This is an incomplete list of the jobs I wanted as a child -essentially throughout elementary school. And a ranking of which ones I would actually still want to do now, starting from LEAST desirable to MOST desirable.
This is pretty self-explanatory. I’ve always loved to read, so an obvious job choice for a six-year-old would be to be a librarian. All of my librarians growing up fostered my love of reading. And I really enjoyed our library time and learning from them, so I wanted to be them.
The second part of this is… less clear. I suppose even kindergarten Michaela knew that just one clear directive was not enough for an ADHD mind. So, I wanted to not only run the library but also own a bakery that was connected to the library. My dream was to sell my bread and cakes and cookies and whatever other carbs I could whip up.
Now, even though this is my lowest ranked option, this still sounds PHENOMENAL. My main concerns are that:
- I talk too much, so I could not be in charge of maintaining a quiet environment.
- I can bake very elementary recipes, but nothing beyond that.
- You can’t bring food in the library, so I would be forced to smell my delicious creations without getting to eat them. Torture
Now look, being a spy? That’s still sick as heck. I would love to do this, but being a spy is extremely hard and physically demanding. Though I could certainly make myself achieve that level of physique, that does not really sound like a career I would want to pursue.
Also, I have anxiety about turning in homework. I cannot handle a potential national security crisis.
Food, writing, notoriety? Sounds like a perfect combination for young Michaela. However, the issue with this job is that food cannot be categorized simply as “I like it” or “I do not like it.”
This particular job I did try out for a short time, always bringing my notebook with me to dinners at locales, such as B-Dubs, and our own kitchen. But I quickly realized that, even though I have a good knack for picking out flavors, that is the extent of my culinary expertise.

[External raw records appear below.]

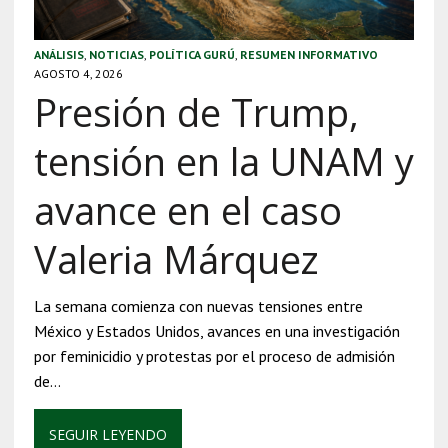
ANÁLISIS
,
NOTICIAS
,
POLÍTICA GURÚ
,
RESUMEN INFORMATIVO
AGOSTO 4, 2026
Presión de Trump,
tensión en la UNAM y
avance en el caso
Valeria Márquez
La semana comienza con nuevas tensiones entre
México y Estados Unidos, avances en una investigación
por feminicidio y protestas por el proceso de admisión
de…
SEGUIR LEYENDO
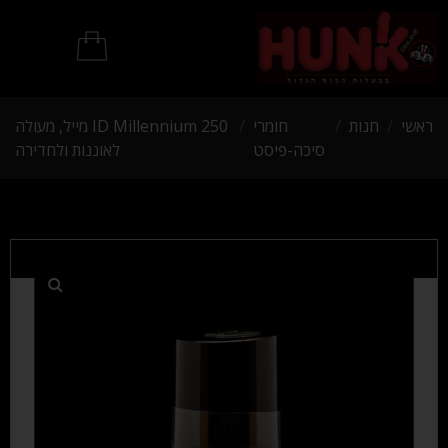
מוצרי BDSM
ראשי
/
חנות
/
חומרי
/
ID Millennium 250 מייל, מעולה
סיכה-פיסט
לאוננות ולחדירה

Pop/Rockstar (specifically Hannah Montana)
This was short-lived, as I realized that I could not play guitar nor sing well. I was an immense fan of Hannah Montana, even having my own secret Rockstar journal (with worksheets on being a famous rock/pop star.
With this, though, comes my desire to make my own music, and thus the immense pressure to create music that I feel comfortable sharing. Even as an adult, I have a hard time performing musically in front of others, even with pieces that I have little attachment to.
Similar to being Hannah Montana, the vulnerability that comes with sharing art is a blockade to this, the next, and to an extent, the next job on this list.
As a child, I was given a camcorder, which was a horrible idea. From this moment, I became a “director” -or actually more of a videographer- of short films of myself, family, friends, and unassuming neighbors. All of them embodying my artistic vision.
However, I quickly realized that without access to sound, editing, costumes, or special effects, most of my ground-breaking art was not accessible for me to make. But I did learn how to edit in iMovie, a skill that has served me well even through college. Also, I don’t think I understood that even small-scale productions had more than just directors and actors but were a small army of folks.
As much as I would like to say I made ground-breaking content at eight years old, I was really just more interested in the fantasy of being the #headgirlbossincharge.
Ah yes, to be an author. As a child, I enjoyed writing immensely, especially very unwarrantedly complex fantasy stories that I had no business writing. I would create worlds and characters and intricate dynamics in my head but had very few tools to express the range of what I envisioned.
Though this job isn’t something I am still working towards, this childhood ambition to become a best-selling author gave me confidence in my writing abilities. Yes, even though I was never the type who won the classroom award or got picked to read my story aloud. I liked my stories. And my dad taught me to accept feedback and improve upon what I had written rather than pressuring myself to make a perfect encapsulation of my idea on the first draft.
This job I would still love to have. I don’t know if I have the writing skills or the creativity now that I am at the frail age of 20, but writing is still something I love to do, even if just for myself.
Though not the sexiest job, this is a career I’ve always wanted for myself. Even now, I still plan to teach after completing my undergraduate, and the inspiration isn’t some fantastical story or a groundbreaking moment in my life. It’s as simple as the fact that my parents were both teachers, so it just made sense for me to be one too.
As I’ve grown, school has always been something I’ve genuinely enjoyed. Learning about different subjects, meeting new peers and teachers, and having a routine in timing, but without monotony in my daily activities. Since so much of my life has been entrenched in school -both while I was in the classroom and as I spent time wandering the halls of my elementary, middle, and high school while my parents worked, school has always been a place where I’ve felt I can shine.
With teacher still ranking high on the list, currently, what I’m learning in school, what I’m doing for student organizations, what I’m doing for my jobs, is all focused on making sure that I can be the best teacher possible, so when I have aspiring: food critics, rockstars, directors, authors, spies or whatever, in my own classroom, I know how to help them achieve their dreams.
Even the ones as fleeting as a library plus bakery.